*Exercise*: Please keep the pictures out and write out exactly the lines from the first in the data below through the one containing "El usuario puede ejercitar los derechos de", both included.

*Supplied records*:
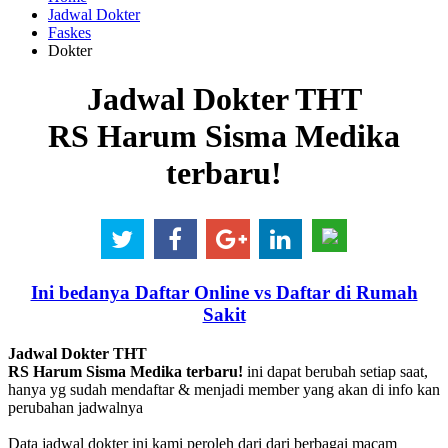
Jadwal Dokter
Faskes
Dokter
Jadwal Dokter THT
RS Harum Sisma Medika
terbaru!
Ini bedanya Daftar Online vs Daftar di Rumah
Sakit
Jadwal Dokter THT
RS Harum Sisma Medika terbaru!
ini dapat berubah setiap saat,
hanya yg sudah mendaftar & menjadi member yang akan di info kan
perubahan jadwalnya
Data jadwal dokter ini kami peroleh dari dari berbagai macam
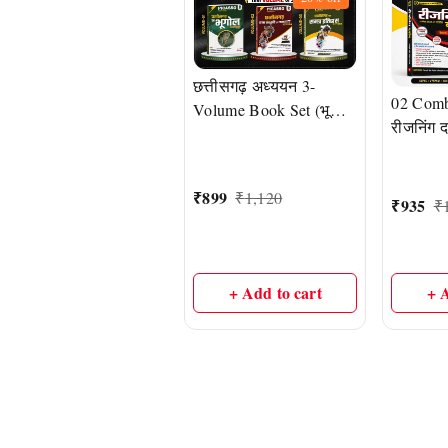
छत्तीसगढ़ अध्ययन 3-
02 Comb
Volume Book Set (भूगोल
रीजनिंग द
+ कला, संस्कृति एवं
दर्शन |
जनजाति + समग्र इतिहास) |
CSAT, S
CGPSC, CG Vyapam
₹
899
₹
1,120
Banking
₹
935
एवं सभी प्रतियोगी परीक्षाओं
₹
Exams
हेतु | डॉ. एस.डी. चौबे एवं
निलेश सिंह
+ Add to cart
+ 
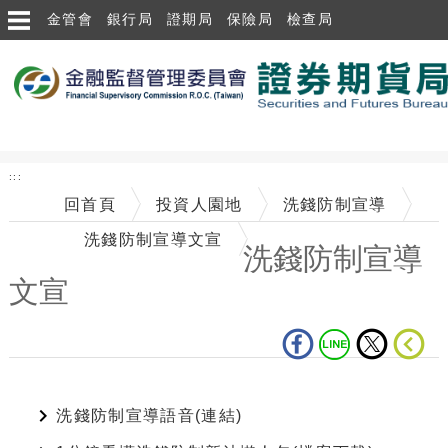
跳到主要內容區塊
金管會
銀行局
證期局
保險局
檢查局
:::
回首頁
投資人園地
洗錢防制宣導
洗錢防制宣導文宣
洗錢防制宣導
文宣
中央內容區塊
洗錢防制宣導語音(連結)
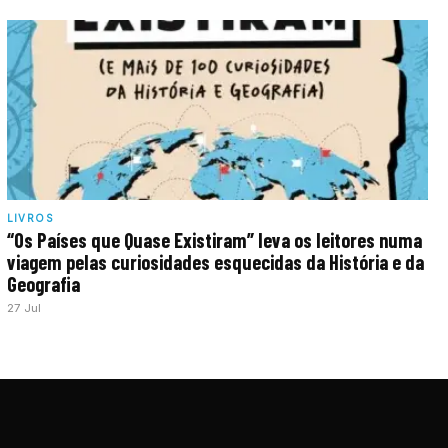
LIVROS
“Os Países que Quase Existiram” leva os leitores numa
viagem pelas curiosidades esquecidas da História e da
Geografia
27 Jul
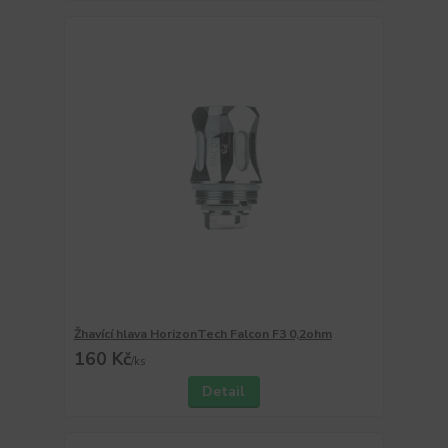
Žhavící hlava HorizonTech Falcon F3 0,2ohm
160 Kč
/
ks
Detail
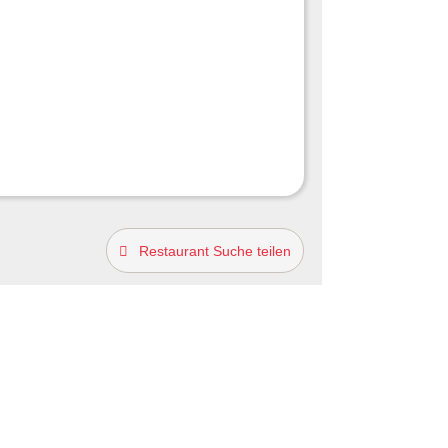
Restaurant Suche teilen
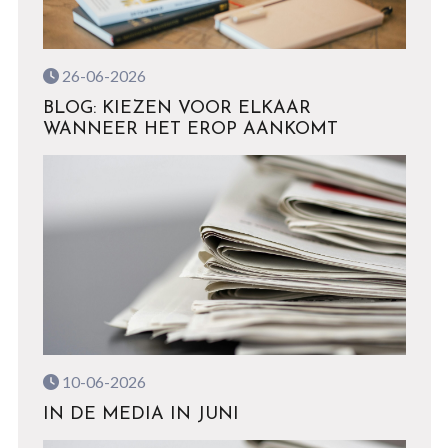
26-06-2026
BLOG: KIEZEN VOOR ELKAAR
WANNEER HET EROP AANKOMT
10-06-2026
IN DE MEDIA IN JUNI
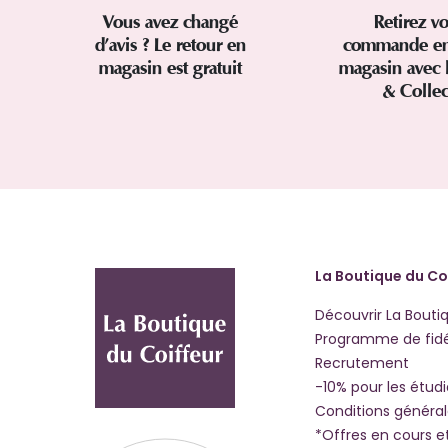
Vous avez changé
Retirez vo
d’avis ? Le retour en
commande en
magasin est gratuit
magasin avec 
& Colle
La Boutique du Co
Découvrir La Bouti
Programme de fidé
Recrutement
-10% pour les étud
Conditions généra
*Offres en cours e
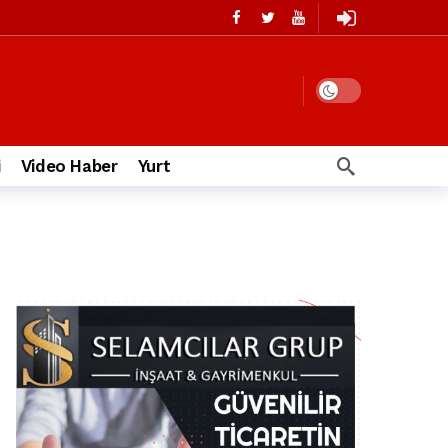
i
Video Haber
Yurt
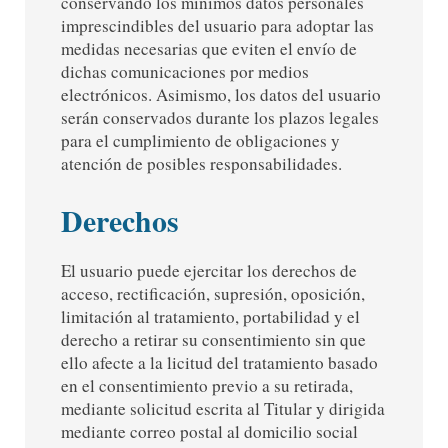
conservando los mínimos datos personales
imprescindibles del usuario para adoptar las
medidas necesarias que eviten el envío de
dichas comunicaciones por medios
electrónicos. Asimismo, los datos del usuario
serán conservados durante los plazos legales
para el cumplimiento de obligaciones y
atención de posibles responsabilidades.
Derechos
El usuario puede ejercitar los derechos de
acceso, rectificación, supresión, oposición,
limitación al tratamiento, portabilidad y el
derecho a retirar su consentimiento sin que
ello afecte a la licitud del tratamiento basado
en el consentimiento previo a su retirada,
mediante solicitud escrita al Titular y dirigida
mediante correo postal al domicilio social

*Answer box*:
Jadwal Dokter
Faskes
Dokter
Jadwal Dokter THT
RS Harum Sisma Medika
terbaru!
Ini bedanya Daftar Online vs Daftar di Rumah
Sakit
Jadwal Dokter THT
RS Harum Sisma Medika terbaru!
ini dapat berubah setiap saat,
hanya yg sudah mendaftar & menjadi member yang akan di info kan
perubahan jadwalnya
Data jadwal dokter ini kami peroleh dari dari berbagai macam
छत्तीसगढ़ अध्ययन 3-
02 Comb
Volume Book Set (भूगोल
रीजनिंग द
+ कला, संस्कृति एवं
दर्शन |
जनजाति + समग्र इतिहास) |
CSAT, S
CGPSC, CG Vyapam
₹
899
₹
1,120
Banking
₹
935
एवं सभी प्रतियोगी परीक्षाओं
₹
Exams
हेतु | डॉ. एस.डी. चौबे एवं
निलेश सिंह
+ Add to cart
+ 
跳到主要內容區塊
金管會
銀行局
證期局
保險局
檢查局
:::
回首頁
投資人園地
洗錢防制宣導
洗錢防制宣導文宣
洗錢防制宣導
文宣
中央內容區塊
洗錢防制宣導語音(連結)
LIVROS
“Os Países que Quase Existiram” leva os leitores numa
viagem pelas curiosidades esquecidas da História e da
Geografia
27 Jul
Žhavící hlava HorizonTech Falcon F3 0,2ohm
160 Kč
/
ks
Detail
Restaurant Suche teilen
26-06-2026
BLOG: KIEZEN VOOR ELKAAR
WANNEER HET EROP AANKOMT
10-06-2026
IN DE MEDIA IN JUNI
Vous avez changé
Retirez vo
d’avis ? Le retour en
commande en
magasin est gratuit
magasin avec 
& Colle
La Boutique du Co
Découvrir La Bouti
Programme de fidé
Recrutement
-10% pour les étud
Conditions généra
*Offres en cours e
i
Video Haber
Yurt
conservando los mínimos datos personales
imprescindibles del usuario para adoptar las
medidas necesarias que eviten el envío de
dichas comunicaciones por medios
electrónicos. Asimismo, los datos del usuario
serán conservados durante los plazos legales
para el cumplimiento de obligaciones y
atención de posibles responsabilidades.
Derechos
El usuario puede ejercitar los derechos de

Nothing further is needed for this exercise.